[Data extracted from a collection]
=== Begin Enclosure ===

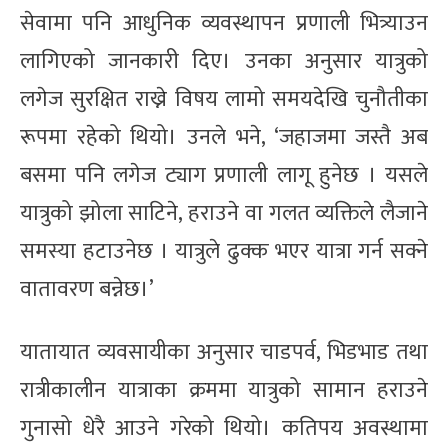
सेवामा पनि आधुनिक व्यवस्थापन प्रणाली भित्र्याउन
लागिएको जानकारी दिए। उनका अनुसार यात्रुको
लगेज सुरक्षित राख्ने विषय लामो समयदेखि चुनौतीका
रूपमा रहेको थियो। उनले भने, ‘जहाजमा जस्तै अब
बसमा पनि लगेज ट्याग प्रणाली लागू हुनेछ । यसले
यात्रुको झोला साटिने, हराउने वा गलत व्यक्तिले लैजाने
समस्या हटाउनेछ । यात्रुले ढुक्क भएर यात्रा गर्न सक्ने
वातावरण बन्नेछ।’
यातायात व्यवसायीका अनुसार चाडपर्व, भिडभाड तथा
रात्रीकालीन यात्राका क्रममा यात्रुको सामान हराउने
गुनासो धेरै आउने गरेको थियो। कतिपय अवस्थामा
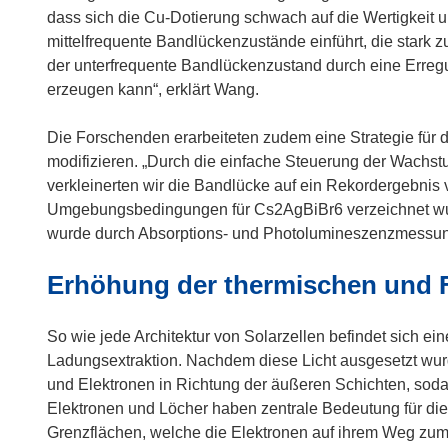
dass sich die Cu-Dotierung schwach auf die Wertigkeit u
mittelfrequente Bandlückenzustände einführt, die stark zu
der unterfrequente Bandlückenzustand durch eine Erreg
erzeugen kann“, erklärt Wang.
Die Forschenden erarbeiteten zudem eine Strategie für d
modifizieren. „Durch die einfache Steuerung der Wachst
verkleinerten wir die Bandlücke auf ein Rekordergebnis v
Umgebungsbedingungen für Cs2AgBiBr6 verzeichnet wur
wurde durch Absorptions- und Photolumineszenzmessung
Erhöhung der thermischen und Fe
So wie jede Architektur von Solarzellen befindet sich e
Ladungsextraktion. Nachdem diese Licht ausgesetzt wur
und Elektronen in Richtung der äußeren Schichten, sodas
Elektronen und Löcher haben zentrale Bedeutung für di
Grenzflächen, welche die Elektronen auf ihrem Weg zu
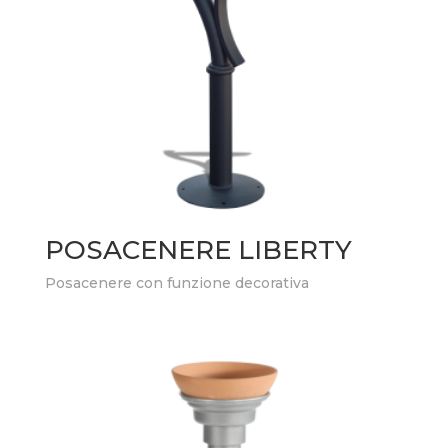
POSACENERE LIBERTY
Posacenere con funzione decorativa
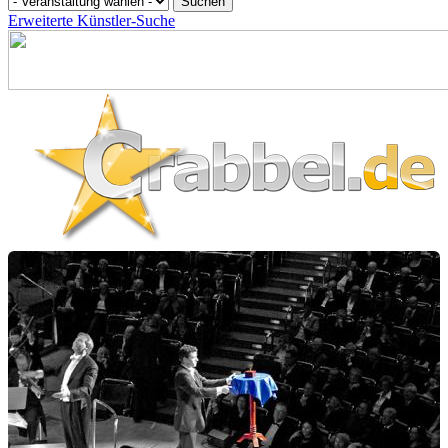
Erweiterte Künstler-Suche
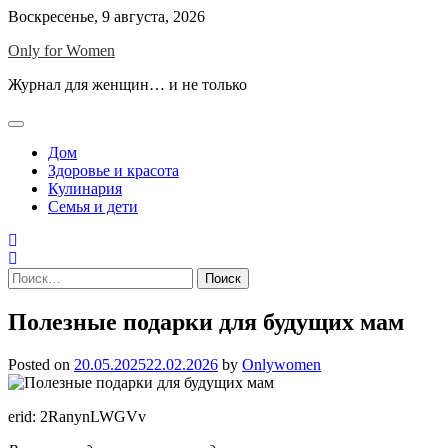
Skip
Воскресенье, 9 августа, 2026
to
Only for Women
content
Журнал для женщин… и не только
Дом
Здоровье и красота
Кулинария
Семья и дети
Найти:
Полезные подарки для будущих мам
Posted on
20.05.2025
22.02.2026
by
Onlywomen
erid: 2RanynLWGVv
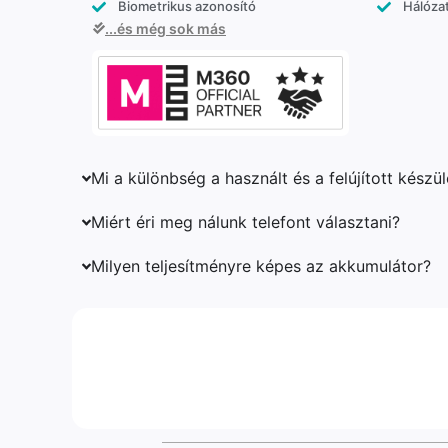
Biometrikus azonosító
Hálózat
...és még sok más
Mi a különbség a használt és a felújított készü
Miért éri meg nálunk telefont választani?
Milyen teljesítményre képes az akkumulátor?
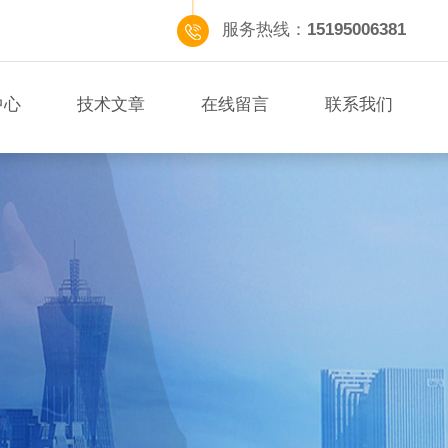
服务热线：
15195006381
中心
技术文章
在线留言
联系我们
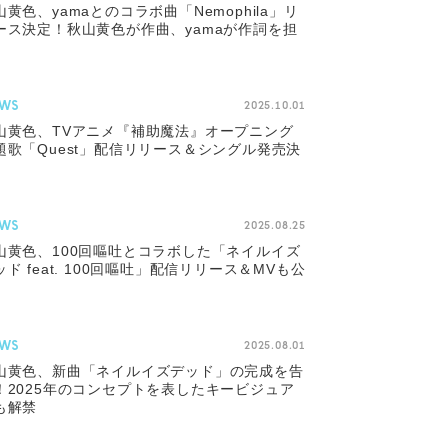
山黄色、yamaとのコラボ曲「Nemophila」リ
ース決定！秋山黄色が作曲、yamaが作詞を担
WS
2025.10.01
山黄色、TVアニメ『補助魔法』オープニング
題歌「Quest」配信リリース＆シングル発売決
WS
2025.08.25
山黄色、100回嘔吐とコラボした「ネイルイズ
ッド feat. 100回嘔吐」配信リリース＆MVも公
WS
2025.08.01
山黄色、新曲「ネイルイズデッド」の完成を告
！2025年のコンセプトを表したキービジュア
も解禁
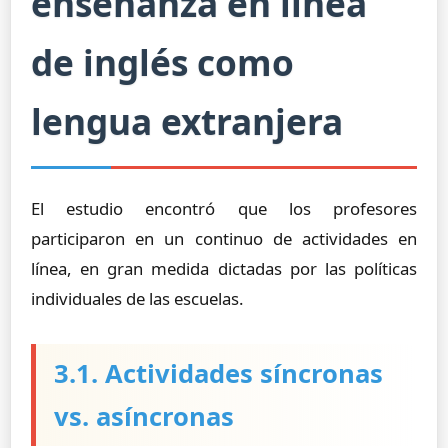
enseñanza en línea
de inglés como
lengua extranjera
El estudio encontró que los profesores
participaron en un continuo de actividades en
línea, en gran medida dictadas por las políticas
individuales de las escuelas.
3.1. Actividades síncronas
vs. asíncronas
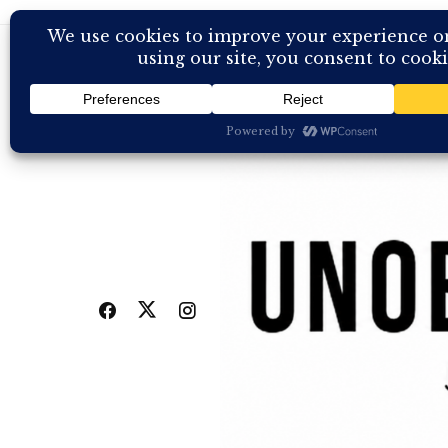
Skip
to
content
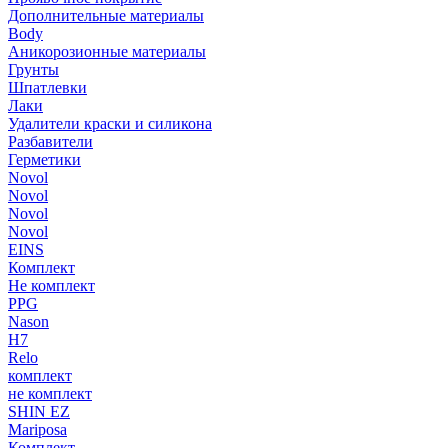
Дополнительные материалы
Body
Аникорозионные материалы
Грунты
Шпатлевки
Лаки
Удалители краски и силикона
Разбавители
Герметики
Novol
Novol
Novol
Novol
EINS
Комплект
Не комплект
PPG
Nason
H7
Relo
комплект
не комплект
SHIN EZ
Mariposa
Комплект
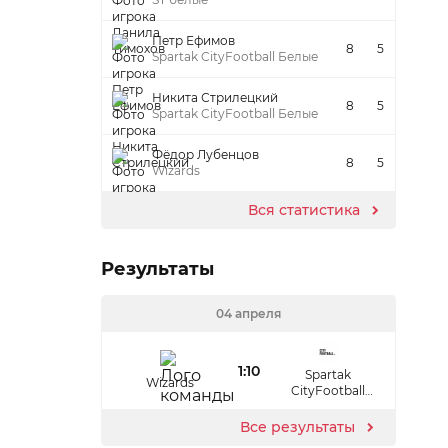
Петр Ефимов
8
5
Spartak CityFootball Белые
Никита Стрилецкий
8
5
Spartak CityFootball Белые
Фёдор Лубенцов
8
5
Wizards
Вся статистика
Результаты
04 апреля
1:10
Spartak
Wizards
CityFootball
Красные
Все результаты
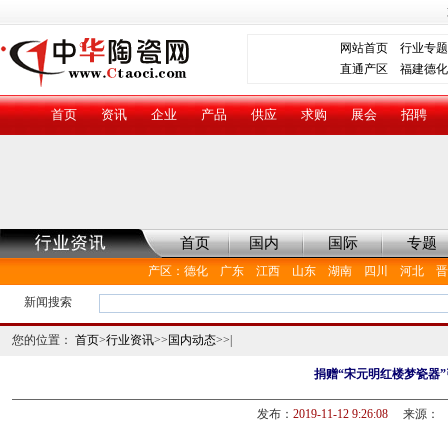
网站首页
行业专题
直通产区
福建德化
首页
资讯
企业
产品
供应
求购
展会
招聘
首页
国内
国际
专题
产区
：
德化
广东
江西
山东
湖南
四川
河北
晋
新闻搜索
您的位置：
首页
>
行业资讯
>>
国内动态
>>|
捐赠“宋元明红楼梦瓷器
发布：
2019-11-12 9:26:08
来源：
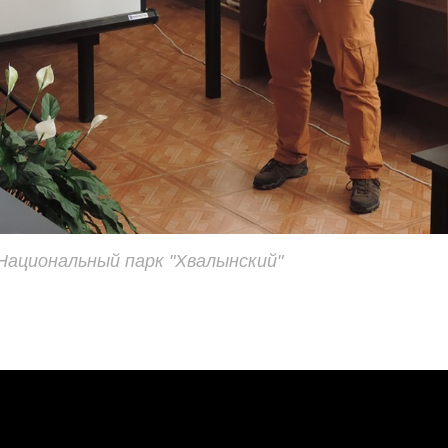
Национальный парк "Хвалынский"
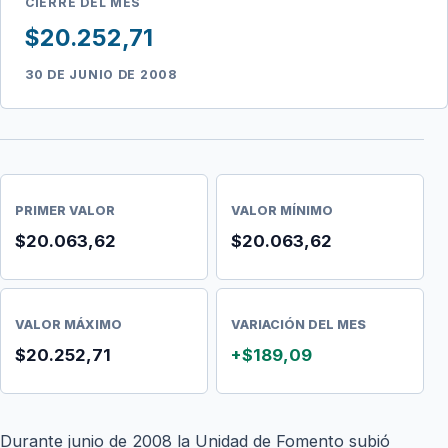
CIERRE DEL MES
$20.252,71
30 DE JUNIO DE 2008
PRIMER VALOR
VALOR MÍNIMO
$20.063,62
$20.063,62
VALOR MÁXIMO
VARIACIÓN DEL MES
$20.252,71
+$189,09
Durante junio de 2008 la Unidad de Fomento subió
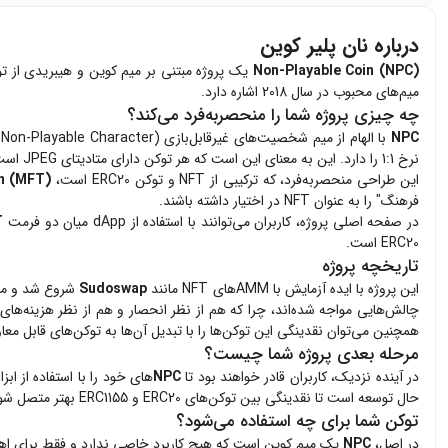
درباره نان پلیر کوین
Non-Playable Coin (NPC)
یک پروژه مبتنی بر میم کوین و هیبریدی از توکن‌های NFT است که هدف آن ایجاد ارتباط بین همه 8 میلیارد انسان روی زمی
میم‌های محبوب در سال 2018 اشاره دارد.
چه چیزی پروژه شما را منحصربه‌فرد می‌کند؟
NPC
با الهام از میم شخصیت‌های غیرقابل‌بازی (Non-Playable Character) طراحی شده و یک توکن ERC20 ایجاد کرده که عرضه آن معادل با جمعیت جهان در تاریخ 26 ژوئیه 2023 است. هر توکن
نرخ 1:1 را دارد. این به معنای این است که هر توکن دارای متادیتای JPEG است و می‌توان آن را هم در صرافی‌های غیرمتمرکز مانند
این طراحی منحصربه‌فرد، که ترکیبی از NFT و توکن ERC20 است،
n (MFT)
فرهنگ" را به عنوان NFT در اختیار داشته باشند.
در صفحه اصلی پروژه، کاربران می‌توانند با استفاده از dApp میان دو فرمت
T
ERC20 است.
تاریخچه پروژه
این پروژه با ایده آزمایش با AMM‌های NFT مانند
Sudoswap
شروع شد و متوجه شدیم که از ERC1155‌ها به اندازه کافی برای
چالش‌هایی مواجه شده‌اند، چرا که هم از نظر انحصار و هم از نظر هزینه‌های
همچنین می‌توان نقدینگی این توکن‌ها را با تبدیل آن‌ها به توکن‌های قابل معاوضه ERC20 فعال
مرحله بعدی پروژه شما چیست؟
در آینده نزدیک، کاربران قادر خواهند بود تا
NPC
های خود را با استفاده از ا
حال توسعه است تا نقدینگی بین توکن‌های ERC20 و ERC1155 بهتر متصل شود و
توکن شما برای چه استفاده می‌شود؟
در اصل،
NPC
یک میم کوین است که هیچ کاربرد خاصی ندارد و فقط برای ا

=== End Enclosure ===

Leave out the images and write out the lines above exactly, from the one with "Аникорозионные материалы" up to and including the one with "چه چیزی پروژه شما را منحصربه‌فرد می‌کند؟".

▶ _Solution for this problem_:
Аникорозионные материалы
Грунты
Шпатлевки
Лаки
Удалители краски и силикона
Разбавители
Герметики
Novol
Novol
Novol
Novol
EINS
Комплект
Не комплект
PPG
Nason
H7
Relo
комплект
не комплект
SHIN EZ
Mariposa
Комплект
Петр Ефимов
8
5
Spartak CityFootball Белые
Никита Стрилецкий
8
5
Spartak CityFootball Белые
Фёдор Лубенцов
8
5
Wizards
Вся статистика
Результаты
04 апреля
1:10
Spartak
Wizards
CityFootball
Красные
Все результаты
网站首页
行业专题
直通产区
福建德化
首页
资讯
企业
产品
供应
求购
展会
招聘
首页
国内
国际
专题
产区
：
德化
广东
江西
山东
湖南
四川
河北
晋
新闻搜索
您的位置：
首页
>
行业资讯
>>
国内动态
>>|
捐赠“宋元明红楼梦瓷器
发布：
2019-11-12 9:26:08
来源：
Национальный парк "Хвалынский"
CIERRE DEL MES
$20.252,71
30 DE JUNIO DE 2008
PRIMER VALOR
VALOR MÍNIMO
$20.063,62
$20.063,62
VALOR MÁXIMO
VARIACIÓN DEL MES
$20.252,71
+$189,09
Durante junio de 2008 la Unidad de Fomento subió
درباره نان پلیر کوین
Non-Playable Coin (NPC)
یک پروژه مبتنی بر میم کوین و هیبریدی از توکن‌های NFT است که هدف آن ایجاد ارتباط بین همه 8 میلیارد انسان روی زمی
میم‌های محبوب در سال 2018 اشاره دارد.
چه چیزی پروژه شما را منحصربه‌فرد می‌کند؟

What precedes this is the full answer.